Understanding, Predicting and Better Resolving Q-Value Divergence in Offline-RL

The divergence of the Q-value estimation has been a prominent issue in offline RL, where the agent has no access to real dynamics. Traditional beliefs attribute this instability to querying out-of-distribution actions when bootstrapping value targets.

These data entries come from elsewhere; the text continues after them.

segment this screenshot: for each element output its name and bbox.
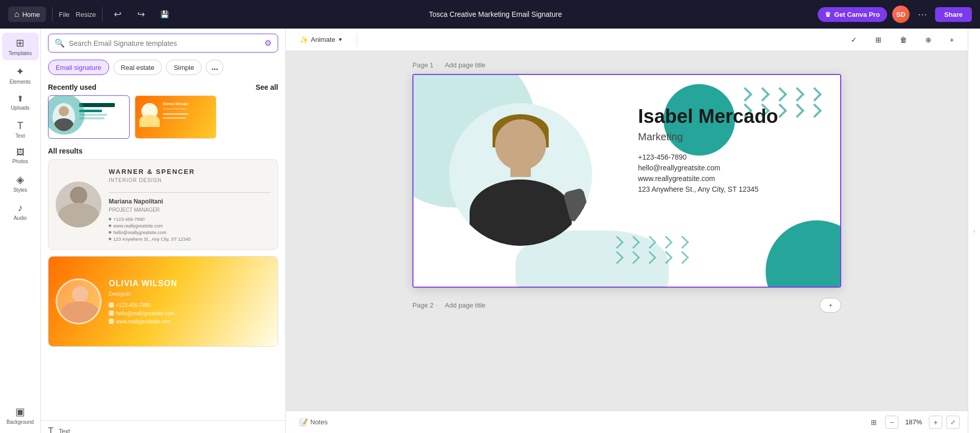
right-collapse-panel[interactable]: › [968,29,980,433]
nav-text[interactable]: T Text [2,116,39,143]
sig-photo-container [449,103,592,246]
bchevron-7 [627,251,640,264]
recently-used-templates: Isabel Mercado [41,95,285,145]
user-avatar[interactable]: SD [892,6,910,23]
nav-audio[interactable]: ♪ Audio [2,198,39,225]
fullscreen-icon: ⤢ [950,419,955,426]
search-input[interactable] [69,39,260,47]
filter-real-estate[interactable]: Real estate [113,60,162,75]
nav-styles[interactable]: ◈ Styles [2,169,39,197]
all-results-label: All results [48,147,83,155]
search-icon: 🔍 [55,38,65,48]
filter-icon[interactable]: ⚙ [264,38,272,48]
template-card-2[interactable]: OLIVIA WILSON Designer +123-456-7890 hel… [48,256,278,347]
chevron-1 [738,87,752,101]
notes-label: Notes [310,418,328,426]
copy-icon: ⊕ [925,36,932,44]
checkmark-icon: ✓ [851,36,857,44]
text-nav-label: Text [15,133,24,139]
resize-button[interactable]: Resize [76,11,96,18]
card2-website: www.reallygreatsite.com [116,319,171,324]
zoom-minus-button[interactable]: − [885,416,898,429]
sub-toolbar-options[interactable]: ✓ [844,33,864,47]
card2-name: OLIVIA WILSON [109,279,271,288]
sub-toolbar-delete[interactable]: 🗑 [893,33,914,47]
page2-add-button[interactable]: + [820,298,841,313]
sig-person-name: Isabel Mercado [638,106,822,128]
nav-uploads[interactable]: ⬆ Uploads [2,90,39,115]
animate-button[interactable]: ✨ Animate ▼ [293,33,350,47]
page1-number: Page 1 - [412,61,439,69]
template-thumb-1[interactable]: Isabel Mercado [48,95,130,139]
card1-address: 123 Anywhere St., Any City, ST 12345 [113,237,191,242]
sig-chevrons-bottom [612,238,687,262]
card1-website-icon [109,224,111,227]
zoom-plus-button[interactable]: + [929,416,942,429]
bchevron-5 [676,236,689,248]
nav-templates[interactable]: ⊞ Templates [2,33,39,60]
card2-email-row: hello@reallygreatsite.com [109,311,271,316]
email-signature-canvas[interactable]: 🗑 ⊞ ⊕ + [412,74,841,288]
sub-toolbar-copy[interactable]: ⊕ [919,33,938,47]
card2-phone-row: +123-456-7890 [109,302,271,308]
card1-address-row: 123 Anywhere St., Any City, ST 12345 [109,237,271,242]
show-more-pages-button[interactable]: ⊞ [867,416,881,428]
toolbar-separator-1 [52,7,53,21]
card1-phone-row: +123-456-7890 [109,217,271,222]
chevron-4 [790,87,804,101]
nav-photos[interactable]: 🖼 Photos [2,144,39,168]
filter-email-signature[interactable]: Email signature [48,60,109,75]
all-results-header: All results [41,145,285,159]
sig-text-area: Isabel Mercado Marketing +123-456-7890 h… [638,106,822,193]
card2-email: hello@reallygreatsite.com [116,311,175,316]
page2-number: Page 2 - [412,301,439,309]
page1-title-input[interactable] [445,61,531,69]
bchevron-1 [610,236,623,248]
undo-icon: ↩ [114,9,121,20]
template-card-1[interactable]: WARNER & SPENCER INTERIOR DESIGN Mariana… [48,159,278,250]
grid-icon: ⊞ [875,36,881,44]
recently-used-header: Recently used See all [41,80,285,95]
filter-simple[interactable]: Simple [166,60,202,75]
redo-button[interactable]: ↪ [132,6,150,23]
search-bar-wrapper: 🔍 ⚙ [48,34,278,53]
card1-email-row: hello@reallygreatsite.com [109,230,271,235]
text-tool-icon: T [48,426,54,433]
card1-company: WARNER & SPENCER [109,168,271,175]
fullscreen-button[interactable]: ⤢ [946,416,960,429]
more-options-button[interactable]: ⋯ [915,7,930,22]
get-canva-pro-button[interactable]: ♛ Get Canva Pro [818,7,887,22]
file-button[interactable]: File [59,11,69,18]
share-button[interactable]: Share [935,7,972,22]
zoom-plus-icon: + [934,418,938,426]
template-thumb-2[interactable]: Donna Stroupe General Manager [135,95,216,139]
undo-button[interactable]: ↩ [109,6,126,23]
sub-toolbar-add[interactable]: + [943,33,961,47]
text-tool[interactable]: T Text [41,421,285,433]
bchevron-9 [659,251,672,264]
home-button[interactable]: ⌂ Home [8,7,46,22]
nav-elements[interactable]: ✦ Elements [2,61,39,89]
sig-person-body [470,180,572,246]
filter-more[interactable]: ... [206,60,224,75]
elements-nav-label: Elements [10,79,31,85]
page2-title-input[interactable] [445,301,531,309]
zoom-value-display[interactable]: 187% [902,418,925,426]
card2-website-row: www.reallygreatsite.com [109,319,271,324]
sig-contact-info: +123-456-7890 hello@reallygreatsite.com … [638,153,822,193]
search-container: 🔍 ⚙ [41,29,285,57]
recently-used-label: Recently used [48,83,96,91]
nav-background[interactable]: ▣ Background [2,401,39,429]
card2-role: Designer [109,291,271,297]
sig-phone: +123-456-7890 [638,153,822,161]
page2-title-row: Page 2 - + [412,298,841,313]
see-all-link[interactable]: See all [256,83,278,91]
notes-button[interactable]: 📝 Notes [294,416,333,428]
save-icon: 💾 [160,10,169,18]
zoom-minus-icon: − [890,418,894,426]
sub-toolbar-grid[interactable]: ⊞ [869,33,888,47]
card1-phone-icon [109,218,111,220]
save-button[interactable]: 💾 [156,6,173,23]
design-title: Tosca Creative Marketing Email Signature [179,10,812,18]
photos-nav-label: Photos [12,159,28,164]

Though this issue can be alleviated with policy constraints or conservative Q estimation, a theoretical understanding of the underlying mechanism causing the divergence has been absent. In this work, we aim to thoroughly comprehend this mechanism and attain an improved solution. We first identify a fundamental pattern, self-excitation, as the primary cause of Q-value estimation divergence in offline RL. Then, we propose a novel Self-Excite Eigenvalue Measure (SEEM) metric based on Neural Tangent Kernel (NTK) to measure the evolving property of Q-network at training, which provides an intriguing explanation of the emergence of divergence. For the first time, our theory can reliably decide whether the training will diverge at an early stage, and even predict the order of the growth for the estimated Q-value, the model's norm, and the crashing step when an SGD optimizer is used. The experiments demonstrate perfect alignment with this theoretic analysis. Building on our insights, we propose to resolve divergence from a novel perspective, namely improving the model's architecture for better extrapolating behavior. Through extensive empirical studies, we identify LayerNorm as a good solution to effectively avoid divergence without introducing detrimental bias, leading to superior performance. Experimental results prove that it can still work in some most challenging settings, i.e. using only 1 transitions of the dataset, where all previous methods fail. Moreover, it can be easily plugged into modern offline RL methods and achieve SOTA results on many challenging tasks. We also give unique insights into its effectiveness.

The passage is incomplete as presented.